TIRANA, July 12 – Albania’s government has been very active in its economic policies over the past few weeks, changing its budget and borrowing policies to keep the country’s deficit under control.
The government says it is on track to keep the country’s economy growing through the hard times. But critics also point out that the government is trying to correct previous overspending and find solutions for what it knows are unsustainable spending commitments for public investments and salaries.
The latest outlook came from a delegation of the International Monetary Fund, which expressed concern about the state of public finances at a meeting with Albanian lawmakers.
Meeting with members of the Commission of Economy, the IMF delegation said the Albanian debt was scheduled to grow beyond what the country can afford, posing a serious threat to the long-term outlook of the country’s economy. While the meeting was not public, details about it were revealed by members of the committee to the media.
The IMF sent a mission in Tirana this week, monitoring Albania’s economy closely when it comes to the government’s financial commitments.
IMF’s concern is not new. It has always insisted that public debt should be kept at 40 percent of GDP or below. That’s because the Albanian economy is small and can’t afford high debt levels.
However, Albania’s debt has increased steadily. By the end of 2009, it reached 60 percent of the GDP. Much of the overspending is tied to increased spending on the part of the government, particularly prior to the elections last year.
When many European economies are facing a hard time to cope with the recession and its effects, the IMF is concerned that the increased debt of Albania could lead to a crisis in public finances.
The government’s plan
Government economic officials say they are familiar with the risks and that’s the reason behind the cuts they announced in the budget.
These drastic cuts mean spending in the budget is being reduced by 25 percent.
“These cuts are dictated by the aim to reduce the budget deficit and to prevent the growth of debt,” Prime Minister Sali Berisha said.
Currently, the country’s budget deficit stands at 7 percent and debt at 60 percent of GDP, a level considered high for a country like Albania. That’s why the International Monetary Fund is asking that the deficit be brought down to 3 percent within this year, while debt should be lowered to 50 percent by 2013.
Berisha said the decision to cut the spending was not necessarily linked to the fact that the government is having a hard time borrowing in international markets. He said public debt is a hanging sword for the private sector more than anyone else.
“It would be very wrong if government gave the wrong message during a period when obtaining credit in this sector has a determining importance for the development of the country,” Berisha said.
Albania’s move when it comes to cutting spending mirrors those of other European governments and is dictated by the economic situation and the crisis that still prevails in Europe.
“These measures are the right, responsible attitude in a situation where the main currency of the continent is on thin ice and when the debts of some developing countries around Albania are larger in scale,” Berisha said.
Wage and pension increases
The problem is that the government’s cuts come at the same time as it decided to increase wages and pensions in the public sectors. And these two are the overwhelming part of civil administration spending.

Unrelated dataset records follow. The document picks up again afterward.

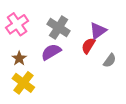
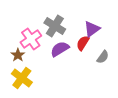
pink cross: (17, 24) -> (31, 39), moved
purple semicircle: (51, 52) -> (60, 49), moved

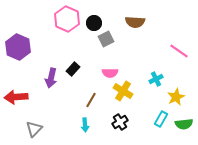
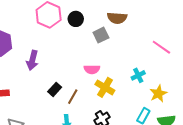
gray square: (106, 39) -> (101, 35), moved
black rectangle: (73, 69) -> (55, 89), moved
purple arrow: (51, 78) -> (32, 60), moved

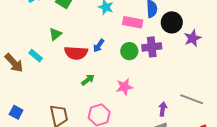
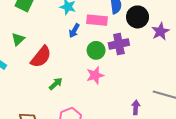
blue arrow: (99, 46) -> (74, 31), moved
red semicircle: (76, 53) -> (41, 57), turned -50
pink star: (124, 87) -> (95, 75), moved

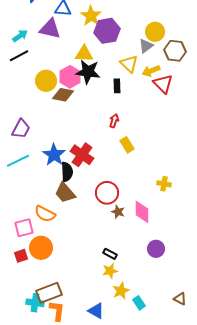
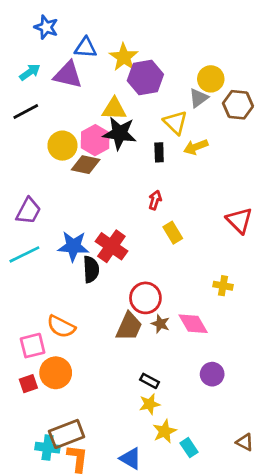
cyan arrow: (20, 36) -> (30, 72), moved
yellow arrow: (151, 71) -> (196, 147), moved
red triangle: (163, 84) -> (239, 220), moved
blue star: (54, 155) -> (73, 246), turned -30
brown trapezoid: (65, 193) -> (129, 327), moved, turned -115
pink diamond: (142, 212) -> (193, 324), turned -30

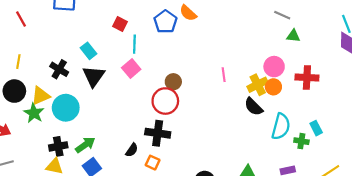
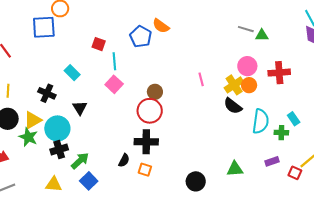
gray line: (282, 15) -> (246, 29), moved
black triangle: (94, 76) -> (80, 108), moved, size x0.7
black cross: (58, 146) -> (59, 149), moved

The increases are hefty in the health sector. Doctors and nurses will see an 11 percent to 9 percent increase. And the lowest public salaries will be increased by 10 percent. Army and police salaries went up 4 to 5.2 percent. Teachers saw a 6 percent increase.
After opposition protests, the government dropped a proposed slight increase for high government officials.
Opposition not happy
The opposition Socialists say they have been closely watching the latest government moves and see signs that they are populist in character.
Former Finance Minister Arben Malaj, the top Socialist economy critic, says making cuts in public investment is the wrong move.
“This is the worst move that could have negative consequences for the economy for years to come,” Malaj said in an interview with private television station, Top-Channel.
Malaj added the mismanagement of public finances has plunged the economy into a vicious circle that could lead to a long economic crisis.
“While economic growth will not be at levels predicted by the government, government spending will not be efficient,” he said. “Increased debt, increased deficit and increased the cost of money in the economy, will make things harder.”